One development worth watching will be any distributional effects: although FAS did not provide any age data by academic division, compared to other fields, the humanities faculty is more highly skewed to senior than junior professors: 155 full professors versus 48 junior professors (3.2:1). In contrast, the social sciences mix is 175 senior to 67 junior professors (2.6:1) and the natural sciences, 137 senior to 67 junior professors (2.0:1). The smaller engineering and applied sciences faculty has 53 senior members and 18 junior professors (2.9:1).

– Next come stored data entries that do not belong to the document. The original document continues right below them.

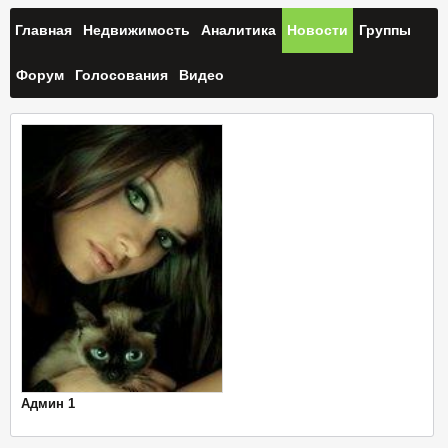
Главная
Недвижимость
Аналитика
Новости
Группы
Форум
Голосования
Видео
Админ 1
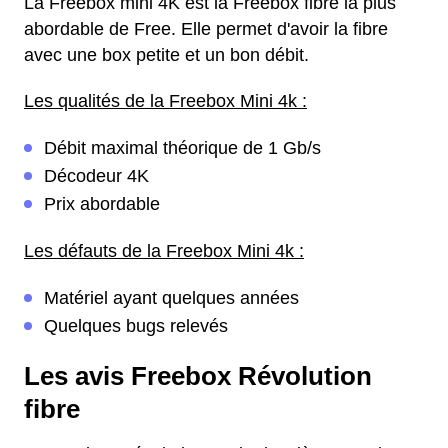
La Freebox mini 4K est la Freebox fibre la plus
abordable de Free. Elle permet d'avoir la fibre
avec une box petite et un bon débit.
Les qualités de la Freebox Mini 4k :
Débit maximal théorique de 1 Gb/s
Décodeur 4K
Prix abordable
Les défauts de la Freebox Mini 4k :
Matériel ayant quelques années
Quelques bugs relevés
Les avis Freebox Révolution
fibre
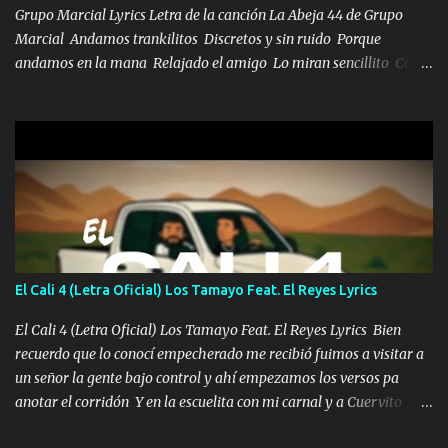
Grupo Marcial Lyrics Letra de la canción La Abeja 44 de Grupo
Marcial Andamos trankilitos Discretos y sin ruido Porque
andamos en la mana Relajado el amigo Lo miran sencillito Con
una Glock bien fajada Lo miran relajado La vida disfrutando Y la
gente siempre criticando Nos miran algo bueno Ya sera ropa,
diamante lo que me cuelgan en el cuello (Chorus) Y cuando
coronamos Se jala los marciales Y sus guitarras ya van sonando
Un gallardo me prendo Para agarrar el vuelo y la mente y
tranquilizando Tomense un buen trago Y así es como empezamos
los versos que voy cantando (Music) A vido alta y bajas La carreta
se atora Pero nunca le aflojamos Ya me han pasado cosas Y
aunque ustedes no sepan Pero la vida es muy corta Hay que
El Cali 4 (Letra Oficial) Los Tamayo Feat. El Reyes Lyrics
echarle chingazos Y seguir trabajando porque nada es...
El Cali 4 (Letra Oficial) Los Tamayo Feat. El Reyes Lyrics Bien
recuerdo que lo conocí empecherado me recibió fuimos a visitar a
un señor la gente bajo control y ahí empezamos los versos pa
anotar el corridón Y en la escuelita con mi carnal y a Cuervito
mandó a saludar la bergacera del Alamar pensó no llegó al final y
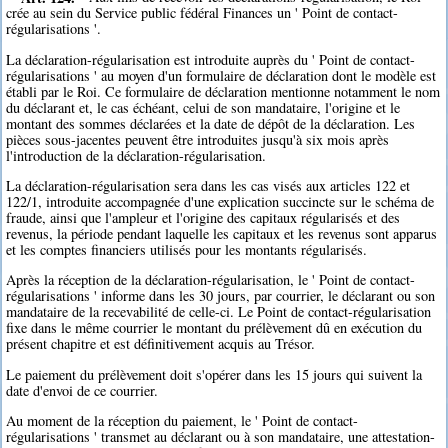
crée au sein du Service public fédéral Finances un ' Point de contact-
régularisations '.
La déclaration-régularisation est introduite auprès du ' Point de contact-
régularisations ' au moyen d'un formulaire de déclaration dont le modèle est
établi par le Roi. Ce formulaire de déclaration mentionne notamment le nom
du déclarant et, le cas échéant, celui de son mandataire, l'origine et le
montant des sommes déclarées et la date de dépôt de la déclaration. Les
pièces sous-jacentes peuvent être introduites jusqu'à six mois après
l'introduction de la déclaration-régularisation.
La déclaration-régularisation sera dans les cas visés aux articles 122 et
122/1, introduite accompagnée d'une explication succincte sur le schéma de
fraude, ainsi que l'ampleur et l'origine des capitaux régularisés et des
revenus, la période pendant laquelle les capitaux et les revenus sont apparus
et les comptes financiers utilisés pour les montants régularisés.
Après la réception de la déclaration-régularisation, le ' Point de contact-
régularisations ' informe dans les 30 jours, par courrier, le déclarant ou son
mandataire de la recevabilité de celle-ci. Le Point de contact-régularisation
fixe dans le même courrier le montant du prélèvement dû en exécution du
présent chapitre et est définitivement acquis au Trésor.
Le paiement du prélèvement doit s'opérer dans les 15 jours qui suivent la
date d'envoi de ce courrier.
Au moment de la réception du paiement, le ' Point de contact-
régularisations ' transmet au déclarant ou à son mandataire, une attestation-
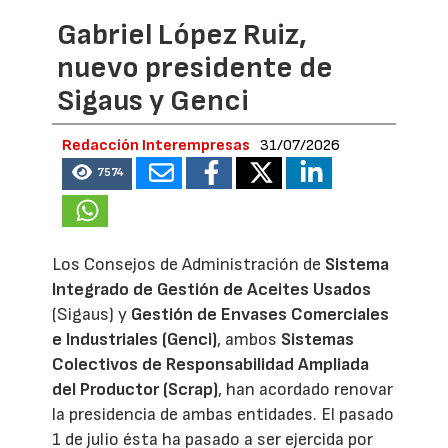
Gabriel López Ruiz,
nuevo presidente de
Sigaus y Genci
Redacción Interempresas
31/07/2026
7574
Los Consejos de Administración de
Sistema
Integrado de Gestión de Aceites Usados
(Sigaus) y
Gestión de Envases Comerciales
e Industriales (Genci)
, ambos
Sistemas
Colectivos de Responsabilidad Ampliada
del Productor (Scrap)
, han acordado renovar
la presidencia de ambas entidades. El pasado
1 de julio ésta ha pasado a ser ejercida por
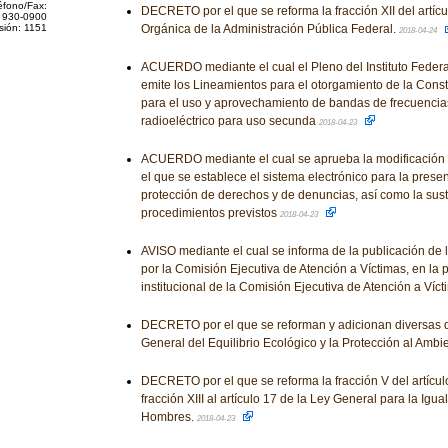
éfono/Fax:
DECRETO por el que se reforma la fracción XII del artícu
 930-0900
sión: 1151
Orgánica de la Administración Pública Federal.
2018-04-24
ACUERDO mediante el cual el Pleno del Instituto Feder
emite los Lineamientos para el otorgamiento de la Const
para el uso y aprovechamiento de bandas de frecuencia
radioeléctrico para uso secunda
2018-04-23
ACUERDO mediante el cual se aprueba la modificación 
el que se establece el sistema electrónico para la prese
protección de derechos y de denuncias, así como la sust
procedimientos previstos
2018-04-23
AVISO mediante el cual se informa de la publicación de 
por la Comisión Ejecutiva de Atención a Víctimas, en la 
institucional de la Comisión Ejecutiva de Atención a Víc
DECRETO por el que se reforman y adicionan diversas d
General del Equilibrio Ecológico y la Protección al Ambi
DECRETO por el que se reforma la fracción V del artícul
fracción XIII al artículo 17 de la Ley General para la Igu
Hombres.
2018-04-23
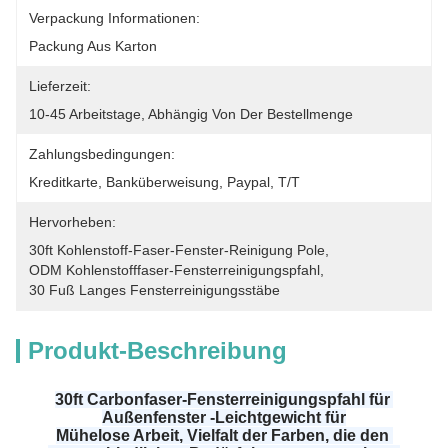
Verpackung Informationen:
Packung Aus Karton
Lieferzeit:
10-45 Arbeitstage, Abhängig Von Der Bestellmenge
Zahlungsbedingungen:
Kreditkarte, Banküberweisung, Paypal, T/T
Hervorheben:
30ft Kohlenstoff-Faser-Fenster-Reinigung Pole
, 
ODM Kohlenstofffaser-Fensterreinigungspfahl
, 
30 Fuß Langes Fensterreinigungsstäbe
Produkt-Beschreibung
30ft Carbonfaser-Fensterreinigungspfahl für 
Außenfenster -
Leichtgewicht für
Mühelose Arbeit, Vielfalt der Farben, die den 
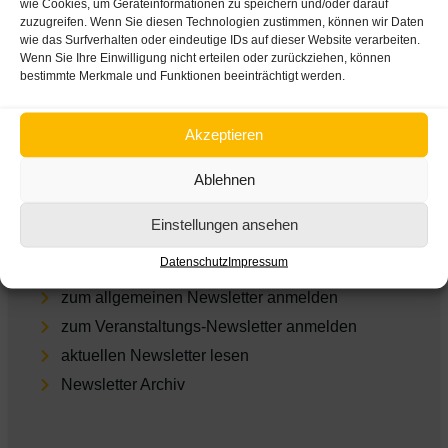
wie Cookies, um Geräteinformationen zu speichern und/oder darauf
zuzugreifen. Wenn Sie diesen Technologien zustimmen, können wir Daten
Impres­sum
wie das Surfverhalten oder eindeutige IDs auf dieser Website verarbeiten.
Daten­schutz
Wenn Sie Ihre Einwilligung nicht erteilen oder zurückziehen, können
bestimmte Merkmale und Funktionen beeinträchtigt werden.
Cookie-Einstellungen
Empfohlene Links
Akzeptieren
ARGE Suchtvorbeugung
Ablehnen
feel-ok.at
Einstellungen ansehen
Dia­log­wo­che Alkohol
Newsletter
Datenschutz
Impressum
zum allgemeinen Newsletter anmelden
zum Veranstaltungs-Newsletter anmelden
aktu­el­len Newsletter lesen
Newsletter Archiv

The offers go to 18 percent of the faculty overall, and nearly one-quarter of the senior faculty members. The average age of tenured FAS professors is 56 years; but 24 percent of those full professors are 65 years old or older.
It is hard not to be struck by a coincidence. FAS is extending its retirement incentive offer to 127 faculty members. During the decade from academic year 1999-2000 to the present, its population grew by a net of 122 members, rising from 598 to 720. (Hiring overall was at an especially brisk pace, because the growth came on top of 20 to 30 appointments each year needed to compensate for the normal attrition from retirements, the departure of junior faculty members not awarded tenure, or other departures to other institutions.) This was the first consequential growth in FAS about 40 years, and was perhaps the faculty’s highest academic priority and its proudest achievement in recent years. The offer of retirement incentives will hardly repeal that progress--it is unlikely that anything like all of those eligible will enroll; but an inflection point in FAS faculty growth has clearly been reached.